169 SHEPARD, p. 119-120.

Depuis le 1er janvier 2016, le Canada prévoient aussi des séances obligatoires sur la parentalité après la séparation170. Lors de cette séance, animée par deux spécialistes, l’un du domaine juridique et l’autre du domaine psychosocial, est « abordé de manière approfondie [notamment] les conséquences de la rupture des parents sur la famille : choc psychologique causé par la séparation, besoins et réactions des enfants, communication avec l'autre parent, etc. » 171. « Les parents, [qui y ont participé], ont rapporté qu’ils étaient plus sensibles aux besoins de leurs enfants et qu’ils avaient amélioré leur capacité à composer avec l’autre parent que ceux n’y ayant pas participé. De nombreux parents font bénéficier à leurs enfants des connaissances acquises, malgré le fait qu’ils aient admis avoir été peu motivés à prendre part à un tel groupe avant de débuter. Dans une proportion de 87%, les participants interviewés par les auteurs du rapport estimaient que les séminaires sur la coparentalité devraient être obligatoires »172.

Qu’en est-il en Suisse ? Le Chef de l’Office pour la protection de l’enfant dans le canton du Valais, M. Marc ROSSIER, explique qu’un cours de coparentalité a déjà été testé par ledit office de 2013 à 2015. Il semblerait que ce cours « répondait à une demande des parents mais intervenait souvent trop tard dans la séparation »173.

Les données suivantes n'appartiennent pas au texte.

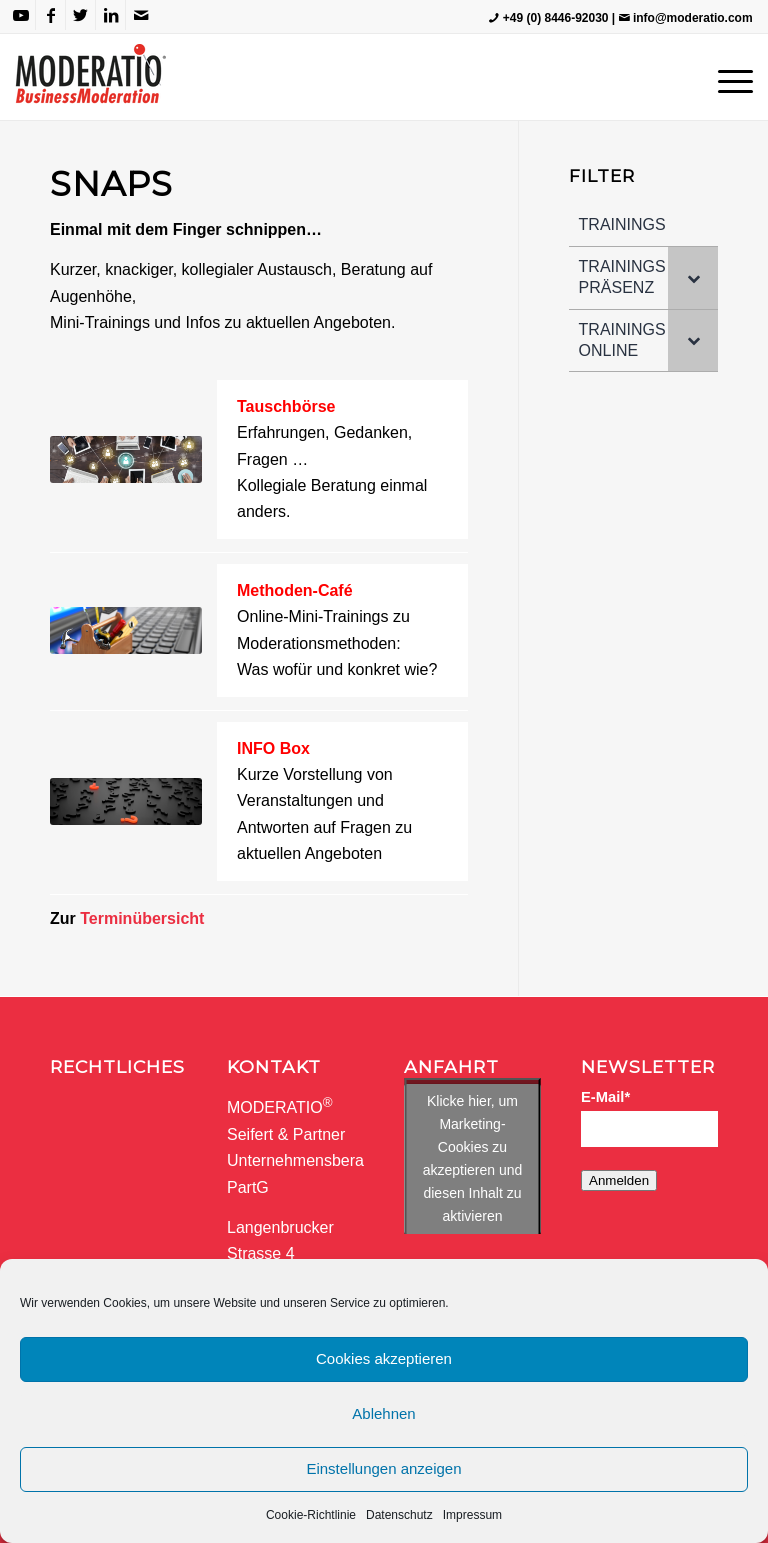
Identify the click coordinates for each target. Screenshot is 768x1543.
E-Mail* (605, 1097)
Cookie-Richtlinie (311, 1515)
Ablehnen (383, 1413)
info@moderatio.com (693, 18)
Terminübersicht (142, 918)
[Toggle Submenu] (693, 278)
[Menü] (730, 77)
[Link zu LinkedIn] (110, 15)
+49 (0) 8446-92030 (556, 18)
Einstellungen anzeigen (383, 1468)
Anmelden (619, 1180)
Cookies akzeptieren (384, 1358)
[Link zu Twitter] (80, 15)
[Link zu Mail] (141, 15)
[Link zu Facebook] (50, 15)
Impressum (472, 1515)
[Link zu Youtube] (20, 15)
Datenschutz (399, 1515)
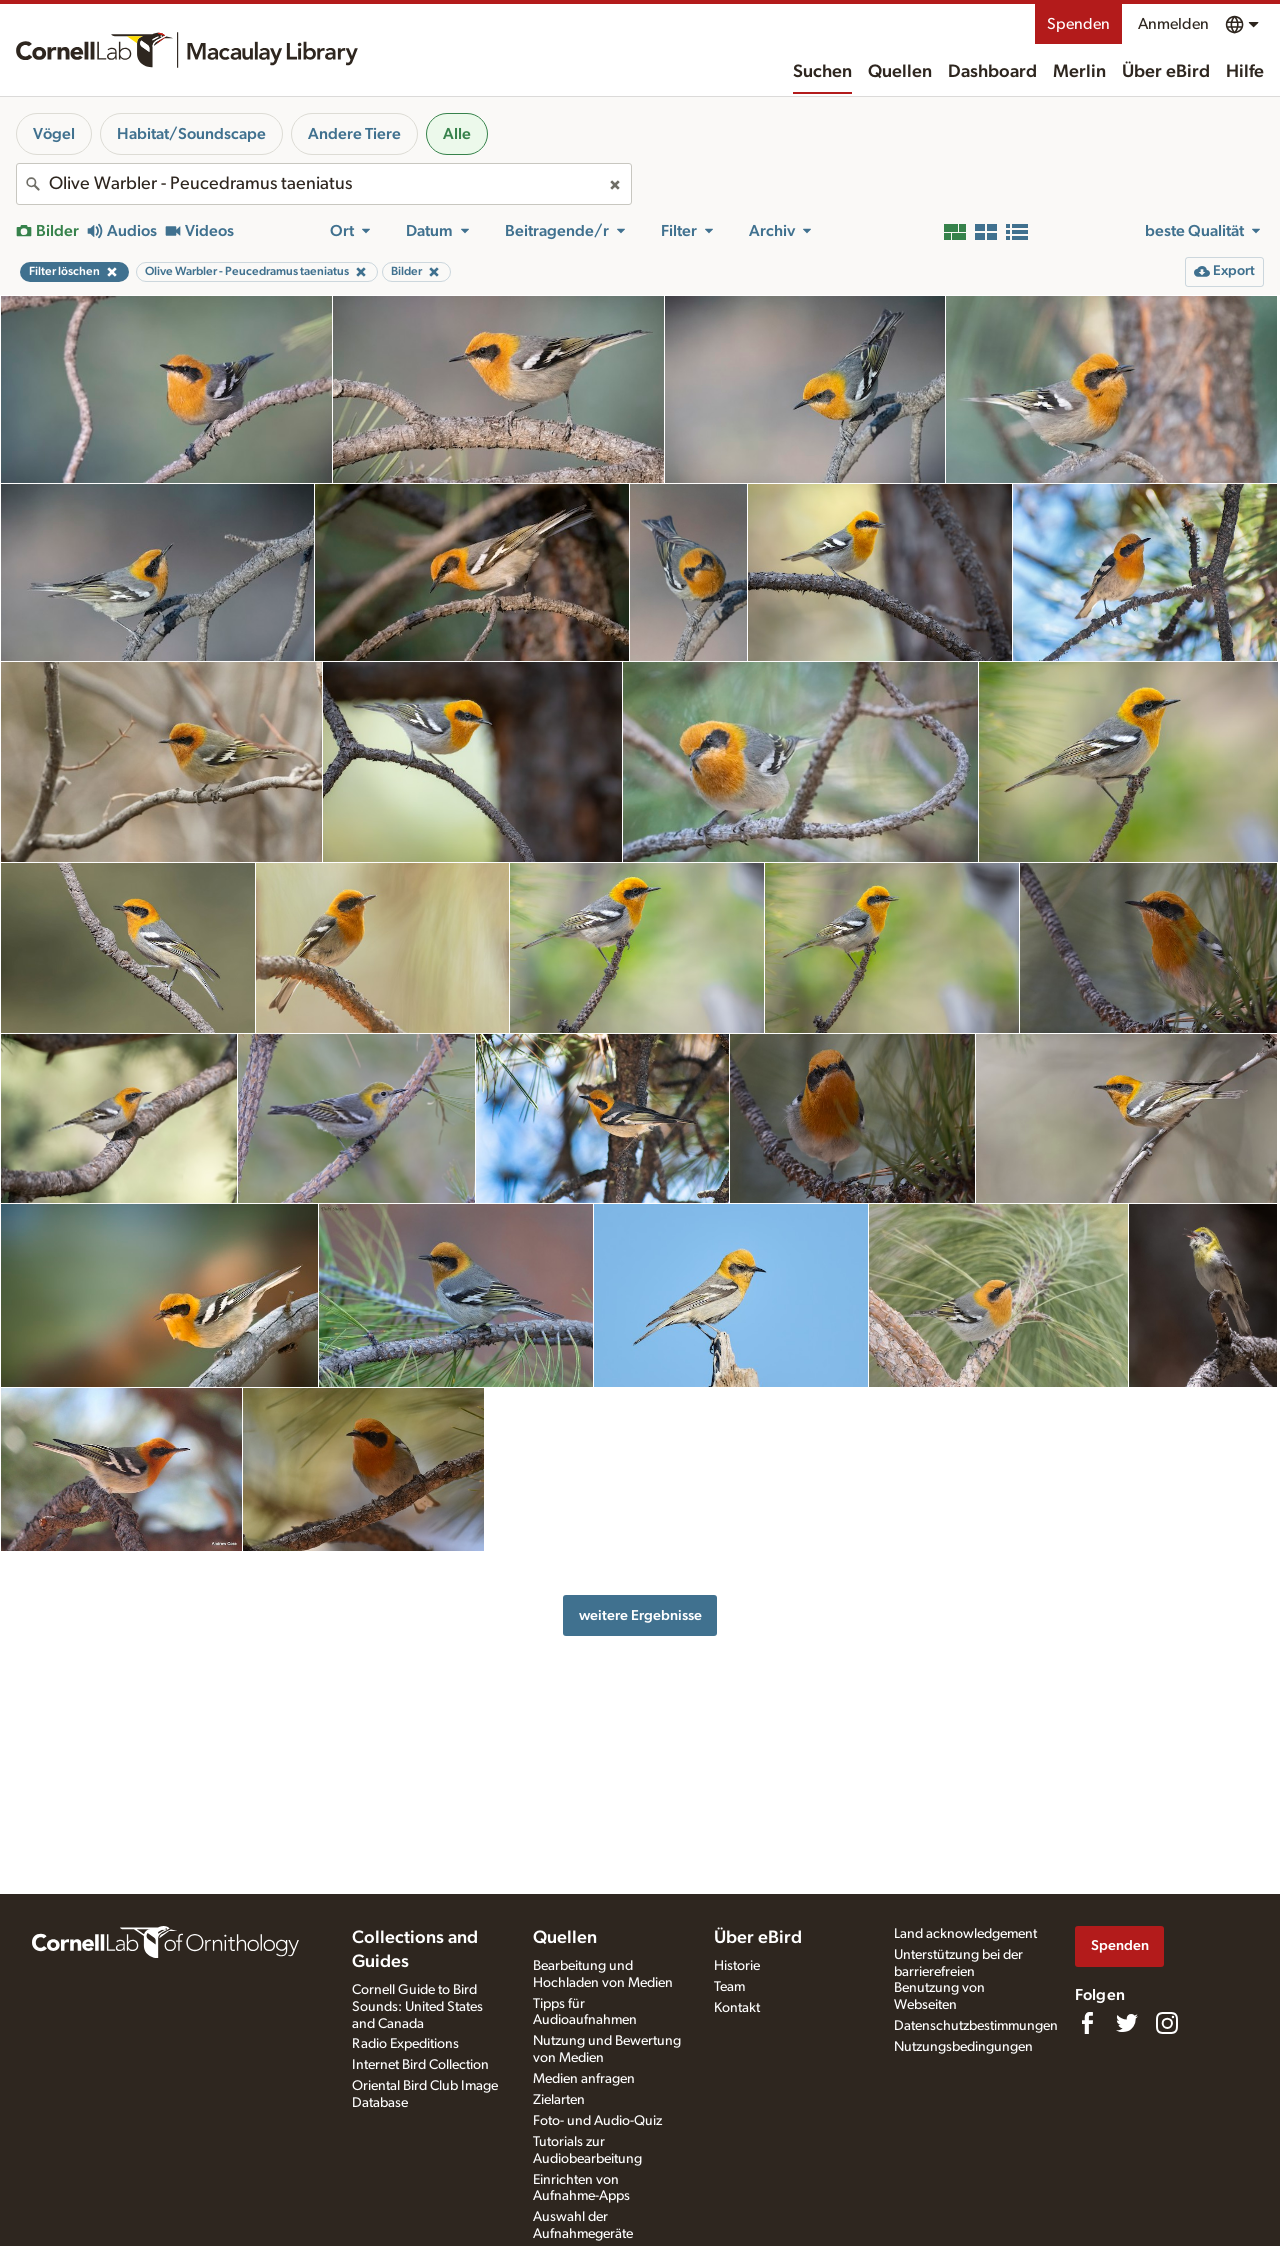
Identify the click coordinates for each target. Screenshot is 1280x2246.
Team (729, 1987)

Pour répondre à cette problématique de temporalité, proposition est faite d’instaurer des programmes/cours de coparentalité pour les futurs parents, ceux qui transitent vers la parentalité (ceux qui attendent un enfant) ou encore aux tout jeunes nouveaux parents, soit avant qu’un conflit parental ne survienne.

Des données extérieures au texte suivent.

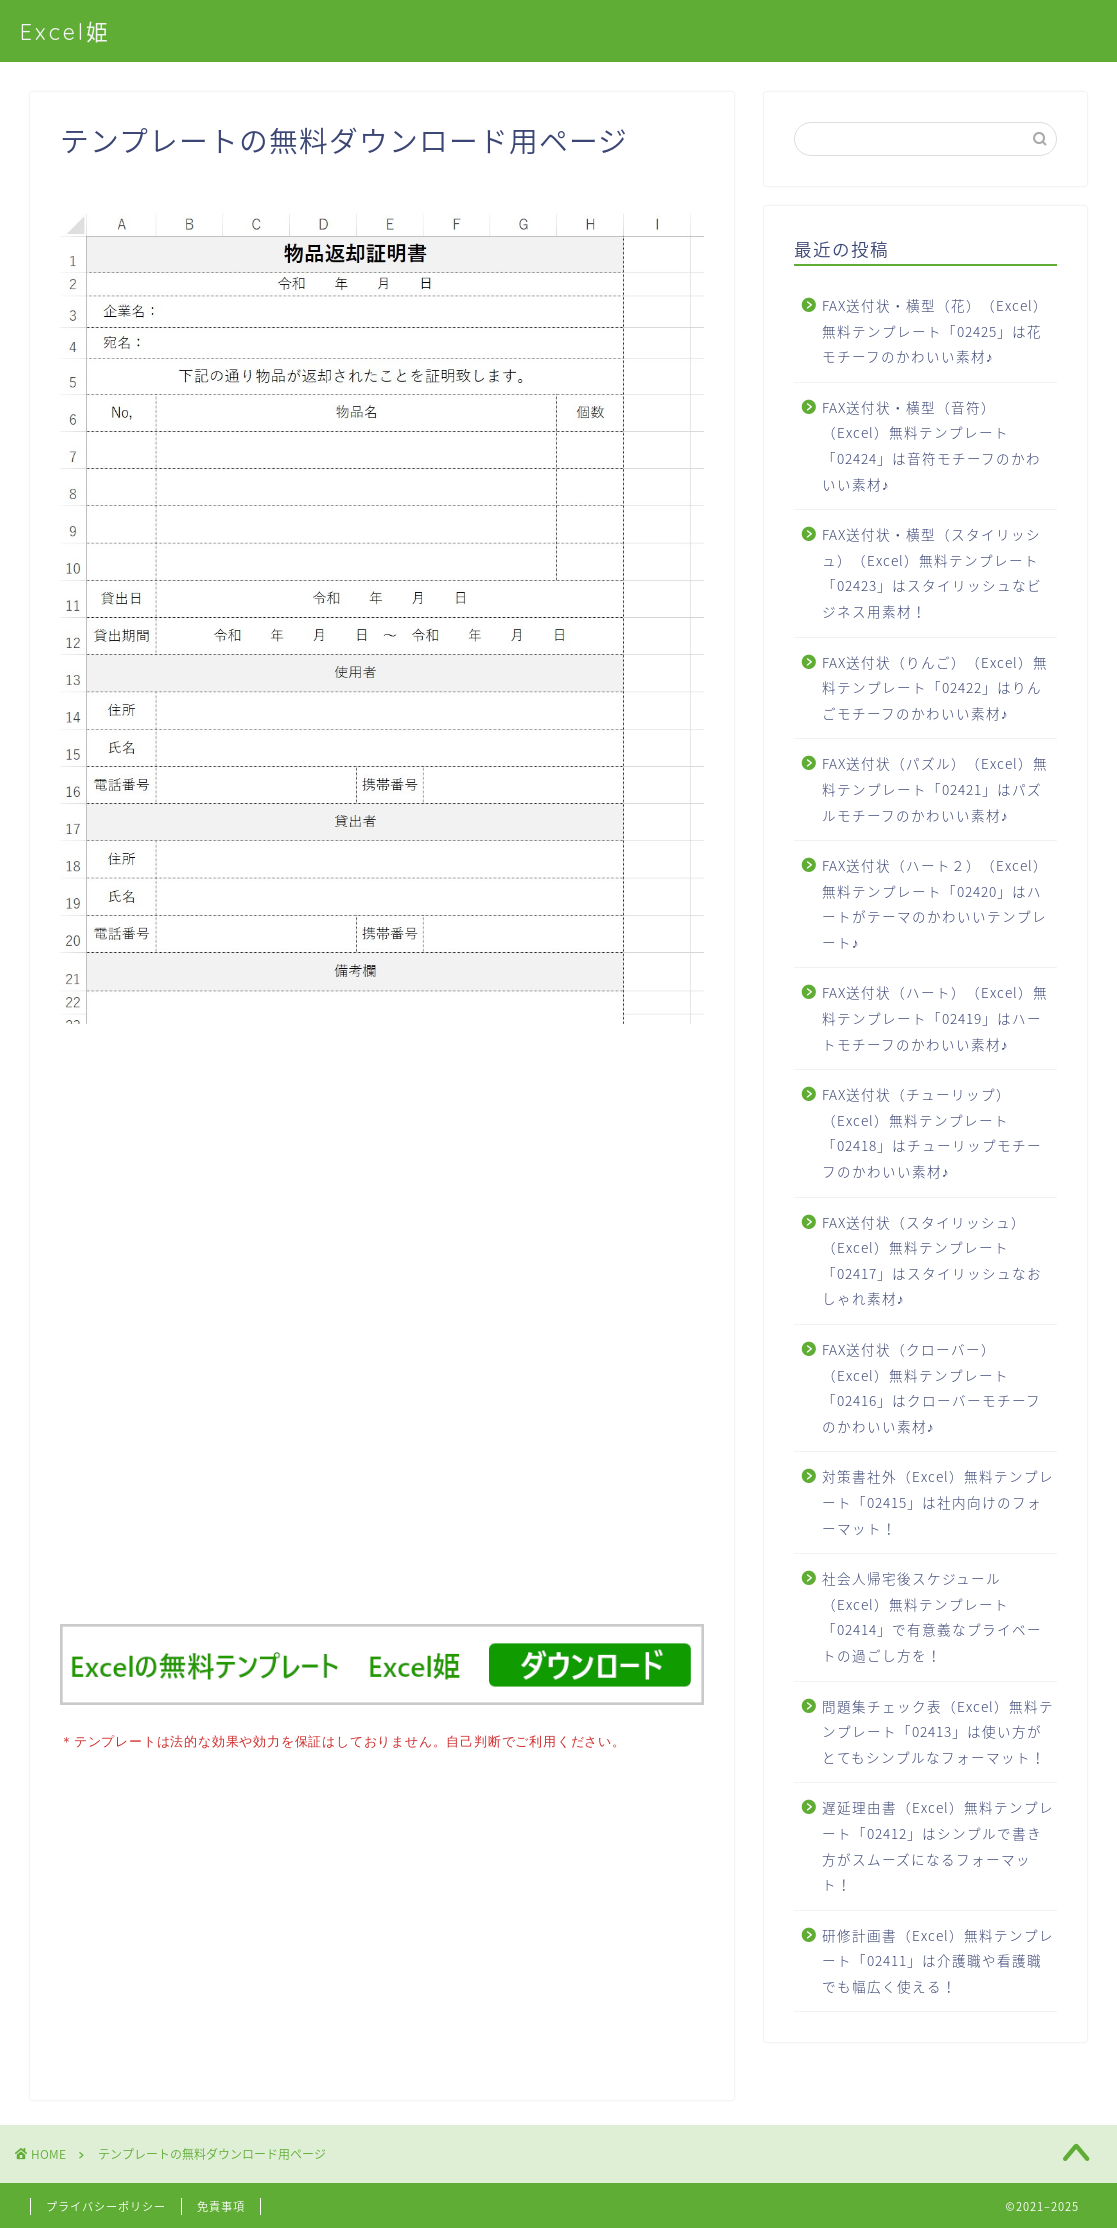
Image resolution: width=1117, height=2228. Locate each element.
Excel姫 (65, 31)
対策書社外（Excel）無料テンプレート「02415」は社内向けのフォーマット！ (938, 1501)
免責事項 (221, 2204)
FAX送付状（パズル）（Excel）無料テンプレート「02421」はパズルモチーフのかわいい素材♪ (935, 788)
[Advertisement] (382, 1334)
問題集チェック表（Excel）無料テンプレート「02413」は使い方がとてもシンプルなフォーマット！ (938, 1731)
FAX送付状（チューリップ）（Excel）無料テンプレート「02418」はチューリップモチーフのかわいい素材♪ (932, 1132)
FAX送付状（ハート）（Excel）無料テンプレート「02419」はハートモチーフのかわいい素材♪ (935, 1017)
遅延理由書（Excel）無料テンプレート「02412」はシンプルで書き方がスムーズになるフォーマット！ (938, 1845)
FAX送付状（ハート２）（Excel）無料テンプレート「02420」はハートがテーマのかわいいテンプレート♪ (935, 903)
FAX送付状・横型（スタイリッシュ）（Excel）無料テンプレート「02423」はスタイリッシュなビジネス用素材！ (932, 572)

Ainsi, promouvoir une communication et une collaboration parentales à un stade précoce est susceptible de mieux protéger les enfants puisque leurs parents auront acquis les compétences (une communication positive, résolution des litiges de manière calme et coopérative, etc.) y relatives en amont.

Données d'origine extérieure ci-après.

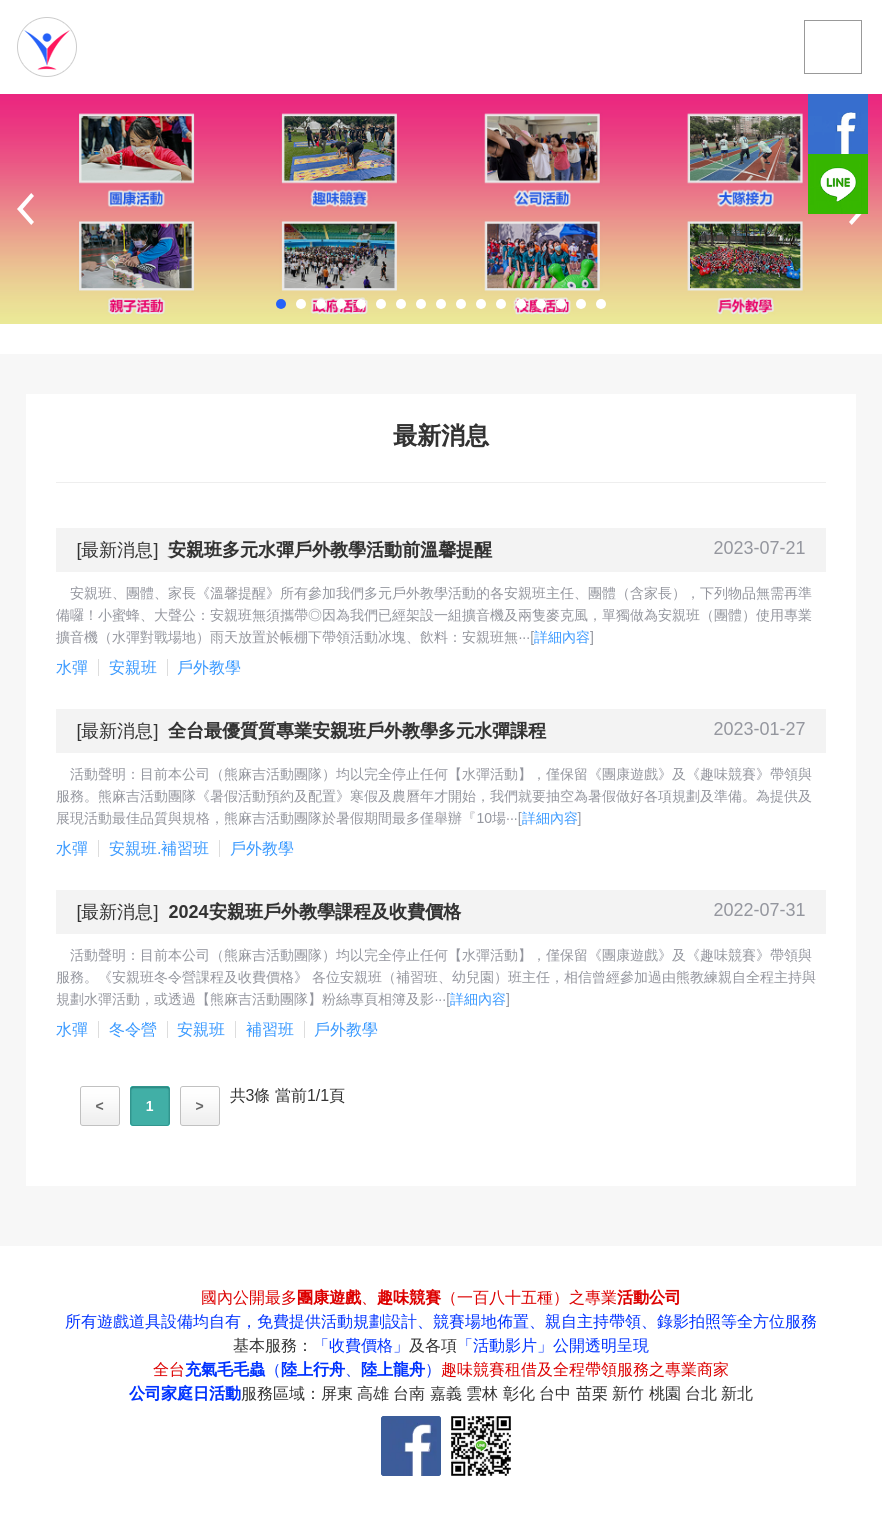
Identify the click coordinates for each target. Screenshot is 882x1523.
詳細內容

Il serait préférable que ces cours soient obligatoires afin de s’assurer que chaque parent ait un « valise pleine » de bonnes compétences avant d’entreprendre le voyage de la parentalité. Pourquoi ne pas prévoir quelques séances à suivre parmi les modalités de préparation du mariage ou encore au sein des hôpitaux, peu après la naissance de l’enfant ? A cet égard, il y aurait lieu d’organiser de courtes réunions avec des exemples vidéo qui seraient projetées aux (futurs) jeunes parents, des ateliers pour apprendre une manière de communiquer et de collaborer post-séparation ou encore la façon de résoudre les conflits au sujet du sort des enfants de manière constructive174. Les comportements positifs ainsi appris et reproduits par les parents lors de leur séparation seront observés par les enfants, qui les imiteront à leur tour dans leurs relations personnelles.

170 Gouvernement du Canada, site web [https://www.justice.gouv.qc.ca/couple-et-famille/separation-et- divorce/la-mediation-familiale-pour-negocier-une-entente-equitable/seance-dinformation-de-groupe-sur-la-parentalite-apres-la-rupture/] (consulté le 03.05.20).

171 Gouvernement du Canada, site web, ibidem.

172 OBSERVATOIRE CANTONAL DE LA JEUNESSE (Valais), Rapport 2016-2017, p. 23.

173 ROSSIER, Dossier, p. II.

174 Ces exemples sont directement inspirés, voire repris, de ZEMP/BODENMANN/CUMMINGS, p. 103.